A film about sex addiction from the team that made the IRA strike drama Hunger was never likely to be a frothy, titillating romp, and the film Steve McQueen has made — co-written with playwright Abi Morgan — is every bit as intellectually austere as one might imagine. It is also recognisably from the same well; though it is set in the modern day, takes place in the US and is seemingly not in the least bit political, it is a film about free will and the age-old battle between body and soul. In Hunger, Bobby Sands’ soul won that battle, but Brandon in Shame is not so fortunate: he thinks he’s a hedonist when in fact he’s a slave, both to his body and its desperate, physical need for contact.
The film even begins as a horror film might, with an ominous orchestral score and Brandon on the subway, making eye contact with the woman opposite. First he smiles, and she smiles back, but his gaze never drops and she becomes nervous. Flirtation becomes pursuit, with Brandon’s eyes narrowing, the smile losing its good humour, the body language turning predatory as the woman, now flustered, leaves, trying to lose him in the crowd. She does, and the whole film is here in microcosm: when he realises he’s lost her, Brandon’s bravado melts into child-like disappointment. What will he do now? From the start, the mask is slipping.

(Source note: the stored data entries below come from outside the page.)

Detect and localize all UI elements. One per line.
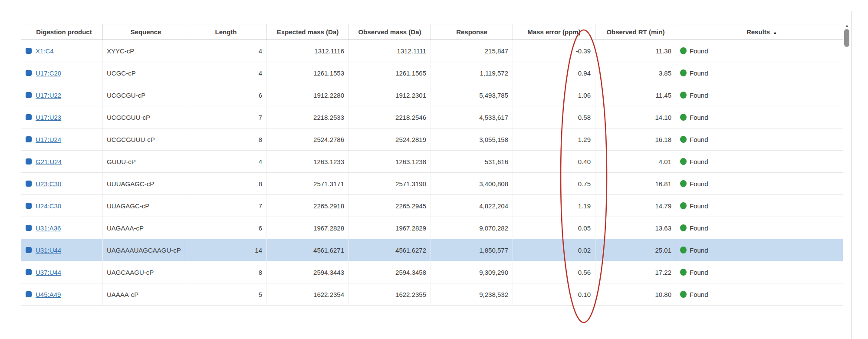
column-header-response[interactable]: Response (431, 24, 513, 39)
length-cell: 6 (185, 217, 267, 239)
found-status-icon (680, 158, 687, 165)
digestion-product-link[interactable]: X1:C4 (36, 47, 54, 55)
observed-mass-cell: 2265.2945 (349, 195, 431, 217)
digestion-product-link[interactable]: U17:C20 (36, 69, 61, 77)
results-cell: Found (676, 239, 843, 261)
column-header-length[interactable]: Length (185, 24, 267, 39)
observed-rt-cell: 14.79 (595, 195, 676, 217)
found-status-icon (680, 92, 687, 99)
table-row[interactable]: U17:U22 UCGCGU-cP 6 1912.2280 1912.2301 … (21, 84, 843, 106)
table-header-row: Digestion product Sequence Length Expect… (21, 24, 843, 40)
observed-rt-cell: 14.10 (595, 106, 676, 128)
digestion-product-link[interactable]: U31:U44 (36, 247, 61, 254)
sequence-cell: UCGCGUU-cP (103, 106, 185, 128)
expected-mass-cell: 1912.2280 (267, 84, 349, 106)
column-header-results-label: Results (746, 28, 770, 36)
sequence-cell: XYYC-cP (103, 40, 185, 62)
mass-error-cell: 0.05 (513, 217, 595, 239)
mass-error-cell: 0.58 (513, 106, 595, 128)
table-row[interactable]: U31:U44 UAGAAAUAGCAAGU-cP 14 4561.6271 4… (21, 239, 843, 261)
found-status-icon (680, 291, 687, 298)
results-cell: Found (676, 217, 843, 239)
digestion-product-cell: U37:U44 (21, 261, 103, 283)
sequence-cell: UUUAGAGC-cP (103, 173, 185, 194)
table-row[interactable]: U23:C30 UUUAGAGC-cP 8 2571.3171 2571.319… (21, 173, 843, 195)
digestion-product-link[interactable]: G21:U24 (36, 158, 62, 165)
response-cell: 3,055,158 (431, 128, 513, 150)
mass-error-cell: 0.56 (513, 261, 595, 283)
table-row[interactable]: U17:C20 UCGC-cP 4 1261.1553 1261.1565 1,… (21, 62, 843, 84)
found-status-icon (680, 269, 687, 276)
observed-rt-cell: 13.63 (595, 217, 676, 239)
digestion-product-link[interactable]: U17:U24 (36, 136, 61, 143)
sequence-cell: UCGC-cP (103, 62, 185, 84)
vertical-scrollbar[interactable]: ▲ (843, 11, 851, 339)
sequence-cell: GUUU-cP (103, 151, 185, 172)
mass-error-cell: 1.06 (513, 84, 595, 106)
table-row[interactable]: U17:U23 UCGCGUU-cP 7 2218.2533 2218.2546… (21, 106, 843, 128)
found-status-icon (680, 136, 687, 143)
digestion-product-link[interactable]: U31:A36 (36, 224, 61, 232)
digestion-product-cell: U17:U23 (21, 106, 103, 128)
mass-error-cell: 0.75 (513, 173, 595, 194)
column-header-observed-mass[interactable]: Observed mass (Da) (349, 24, 431, 39)
digestion-product-link[interactable]: U17:U22 (36, 92, 61, 99)
digestion-product-link[interactable]: U24:C30 (36, 202, 61, 210)
response-cell: 4,822,204 (431, 195, 513, 217)
sequence-cell: UAGAAAUAGCAAGU-cP (103, 239, 185, 261)
response-cell: 4,533,617 (431, 106, 513, 128)
length-cell: 7 (185, 195, 267, 217)
observed-rt-cell: 25.01 (595, 239, 676, 261)
observed-rt-cell: 10.80 (595, 283, 676, 305)
expected-mass-cell: 2524.2786 (267, 128, 349, 150)
length-cell: 4 (185, 62, 267, 84)
column-header-expected-mass[interactable]: Expected mass (Da) (267, 24, 349, 39)
table-row[interactable]: X1:C4 XYYC-cP 4 1312.1116 1312.1111 215,… (21, 40, 843, 62)
table-row[interactable]: U37:U44 UAGCAAGU-cP 8 2594.3443 2594.345… (21, 261, 843, 283)
digestion-product-link[interactable]: U45:A49 (36, 291, 61, 298)
scroll-up-icon[interactable]: ▲ (843, 23, 851, 28)
response-cell: 215,847 (431, 40, 513, 62)
table-row[interactable]: U31:A36 UAGAAA-cP 6 1967.2828 1967.2829 … (21, 217, 843, 239)
table-row[interactable]: U24:C30 UUAGAGC-cP 7 2265.2918 2265.2945… (21, 195, 843, 217)
digestion-product-cell: X1:C4 (21, 40, 103, 62)
observed-mass-cell: 2571.3190 (349, 173, 431, 194)
product-square-icon (26, 48, 32, 54)
response-cell: 9,070,282 (431, 217, 513, 239)
result-status-label: Found (690, 180, 708, 188)
observed-mass-cell: 2218.2546 (349, 106, 431, 128)
column-header-sequence[interactable]: Sequence (103, 24, 185, 39)
column-header-digestion-product[interactable]: Digestion product (21, 24, 103, 39)
product-square-icon (26, 291, 32, 297)
table-row[interactable]: U17:U24 UCGCGUUU-cP 8 2524.2786 2524.281… (21, 128, 843, 151)
table-row[interactable]: U45:A49 UAAAA-cP 5 1622.2354 1622.2355 9… (21, 283, 843, 306)
column-header-observed-rt[interactable]: Observed RT (min) (595, 24, 676, 39)
result-status-label: Found (690, 136, 708, 143)
product-square-icon (26, 136, 32, 142)
response-cell: 3,400,808 (431, 173, 513, 194)
column-header-mass-error[interactable]: Mass error (ppm) (513, 24, 595, 39)
sequence-cell: UAAAA-cP (103, 283, 185, 305)
results-cell: Found (676, 283, 843, 305)
results-cell: Found (676, 151, 843, 172)
scrollbar-thumb[interactable] (844, 29, 849, 47)
column-header-results[interactable]: Results ▲ (676, 24, 843, 39)
table-row[interactable]: G21:U24 GUUU-cP 4 1263.1233 1263.1238 53… (21, 151, 843, 173)
digestion-product-link[interactable]: U17:U23 (36, 114, 61, 121)
product-square-icon (26, 158, 32, 165)
result-status-label: Found (690, 247, 708, 254)
length-cell: 5 (185, 283, 267, 305)
digestion-product-link[interactable]: U23:C30 (36, 180, 61, 188)
digestion-product-cell: U23:C30 (21, 173, 103, 194)
mass-error-cell: 1.29 (513, 128, 595, 150)
response-cell: 531,616 (431, 151, 513, 172)
observed-rt-cell: 3.85 (595, 62, 676, 84)
observed-mass-cell: 1263.1238 (349, 151, 431, 172)
digestion-product-link[interactable]: U37:U44 (36, 269, 61, 276)
product-square-icon (26, 247, 32, 253)
results-table: Digestion product Sequence Length Expect… (21, 11, 852, 339)
result-status-label: Found (690, 69, 708, 77)
response-cell: 9,238,532 (431, 283, 513, 305)
results-cell: Found (676, 62, 843, 84)
found-status-icon (680, 224, 687, 231)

For a character study of such depth and intimacy, it helps to have a leading man who can rise to the challenge, and fortunately Shame’s intellectual rigours are leavened by a tour de force performance by the mighty Michael Fassbender. He gives Brandon depth and humanity; this is not, strictly speaking, a simple male-ego-in-crisis movie, even though it does play as a slightly more complex reworking of Alfie. Played by Fassbender, Brandon is a regular guy, albeit someone who keeps his mental wounds hidden from the world and maintains an admirable regime of denial.
That we can understand and believe in Brandon as a man on the verge of unravelling comes down to another remarkable performance, by Carey Mulligan as Sissy. It’s too small a role for her by far, but she works wonders with what she has. Seeing Sissy — theatrical, flaky, self-harming and self-
sabotaging — sets Brandon’s mind reeling. Are they the same? Deep down, he decides, they are, which is a realisation that is key to the eye-popping last act. It is not, however, a film without humour and warmth, provided respectively and in equal measure by James Badge Dale as Brandon’s boss and Nicole Beharie as his secretary, and it is these supporting players that give Shame its potency. The film lurches fatally into melodrama in its closing minutes, but although it adds a grim, moralistic aftertaste, it isn’t enough to derail an unflinching, moving study of 21st-century loneliness.